Task instructions
Please copy every line from the following entries in which the word "período" appears.

Input material
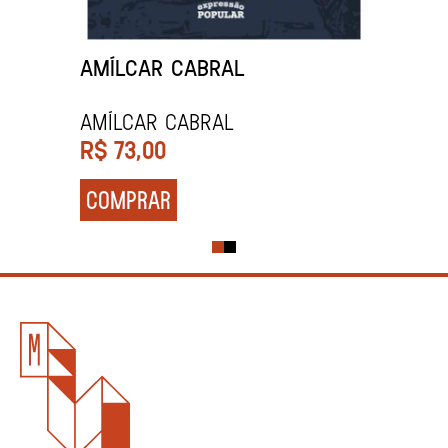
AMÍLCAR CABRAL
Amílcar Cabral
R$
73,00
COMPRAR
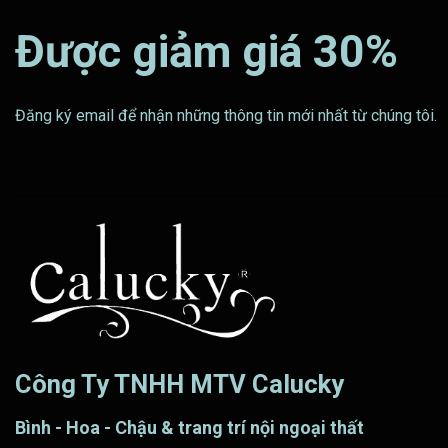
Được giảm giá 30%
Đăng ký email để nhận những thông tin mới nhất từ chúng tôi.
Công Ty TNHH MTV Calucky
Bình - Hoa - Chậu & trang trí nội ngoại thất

---

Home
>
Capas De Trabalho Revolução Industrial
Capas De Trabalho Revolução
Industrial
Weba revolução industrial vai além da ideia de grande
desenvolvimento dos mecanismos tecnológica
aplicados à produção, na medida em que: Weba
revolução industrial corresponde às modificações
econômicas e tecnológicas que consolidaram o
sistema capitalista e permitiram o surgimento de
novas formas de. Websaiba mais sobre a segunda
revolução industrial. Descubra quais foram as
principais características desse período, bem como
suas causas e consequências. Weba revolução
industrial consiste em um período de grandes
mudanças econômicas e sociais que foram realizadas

Written response
principais características desse período, bem como
industrial consiste em um período de grandes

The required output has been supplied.